第2章 島崎邦彦証人調書(甲B60号証関係)

島崎邦彦氏は、地震・津波の専門家であり、かつ、2002(平成14)年に「長期評価」を策定した地震調査研究推進本部・長期評価部会・海溝型分科会の委員の主査であった。島崎証言から、原告らの主張を裏付けることができる。以下、引用し論ずる。


 第1 長期評価について

  1 長期評価の目的

 長期評価は、阪神・淡路大震災の反省を踏まえ、国全体として地震及び津波の研究内容をまとめ、その対策を一般人及び地震防災関係者などに広く速やかに伝えることを目的として作成された。
「阪神・淡路大震災の反省、すなわちそれまで地震調査研究の内容が一般の方や防災関係者に伝わっていなかったということの反省から地震本部が作られ、地震調査研究の内容がすぐに一般の方や地震防災関係者に伝わるようになったわけです。」(島崎第1調書40頁)
「地震の調査研究の成果を一般の方やあるいは防災研究者に伝えると言う目的で地震本部が作られたわけです。そこで、地震調査委員会からいろいろな議論を経た結果を例えば2002年に津波地震の長期評価として公表しているわけです」(島崎第1調書25頁)。

  2 長期評価は、地震の専門家の合意による成果である

 島崎氏は、地震調査研究推進本部・長期評価部会・海溝型分科会の委員の主査として専門家の議論を取りまとめ、全員の専門家が合意した内容として「長期評価」が成立した。
「私は、その長期評価部会の部会長、あるいは海溝分科会の主査を務めておりましたので、そういう意見の中から言わば最大公約数的にまとめていくというのが私自身の仕事でありました。皆さん、独自の見解をお持ちなわけですけれども、その独自の意見をほかの人が賛成しなければやはり引っ込めざるを得ないわけでありまして、だから、そういう意味では、取りまとめた結果が百パーセント満足な結果であると思われるとは必ずしも限らない。ただ、全員で合意した結果というのは大変意義のある結果だと、そのように考えています。」(島崎第1調書24頁)。
 このように、長期評価は著名な地震専門家が結集し、地震・津波の専門家が公の場で議論した末に合意に至った内容であって、信用性は極めて高い。なお、島崎証人は、国の機関が長期評価を策定したにも関わらず、被告国が長期評価の信用性を否定する主張を行うことに対して、「同じ国が何か自己矛盾をしているのではないかと思います」と断じている(島崎第1調書25頁)。
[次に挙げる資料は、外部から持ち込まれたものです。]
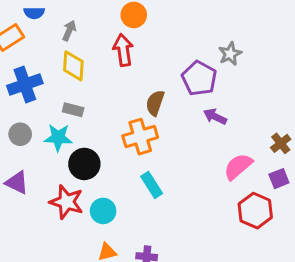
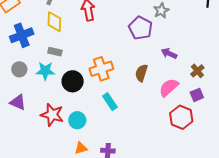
brown semicircle: (155, 103) -> (141, 73), moved
purple arrow: (215, 117) -> (169, 53), moved
black circle: (84, 164) -> (73, 81), moved

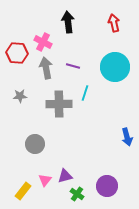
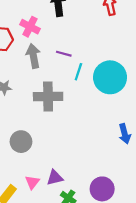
cyan circle: (115, 67) -> (110, 77), moved
cyan line: (85, 93) -> (78, 72), moved

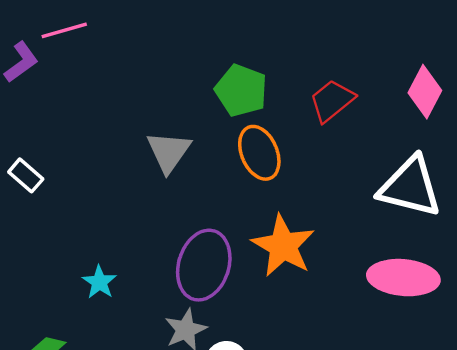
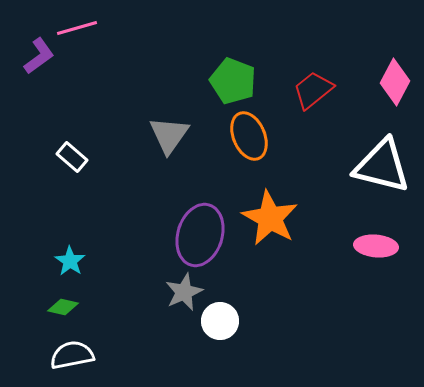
white rectangle: (26, 175) -> (72, 157), moved
pink ellipse: (403, 278) -> (376, 246), size x0.7
cyan star: (99, 282) -> (70, 261), moved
  3 日本海溝寄りを陸寄りと区別し、一つの領域としたことの合理性

   (1) 問題の所在
 被告らが主張の根拠とする「津波評価技術」は「地震地体構造区分」(1991年作成の萩原マップ 別紙図4)【図省略】を参考として「三陸沖北部から房総沖の海溝寄り」の領域を更に区分し(別紙図1:津波評価技術の区分け(甲B2-1-59)参照)、「三陸沖北部から房総沖の海溝寄り」の南側を地震空白域とする。
 他方、長期評価は、「三陸沖北部から房総沖の海溝寄り」を一つの領域として区分し(別紙図2:長期評価の区分け(甲B9-15)参照)、この領域において、1896年の明治三陸地震、1611年の慶長三陸地震、1677年の延宝房総沖地震という三つの津波地震が発生したことから、三陸沖北部から房総沖の海溝寄りの地域のどこかで津波地震が発生する確率は今後30年間で20%であると結論した。
 そこで、「三陸沖北部から房総沖の海溝寄り」を一つの領域とするか否かが争点となる。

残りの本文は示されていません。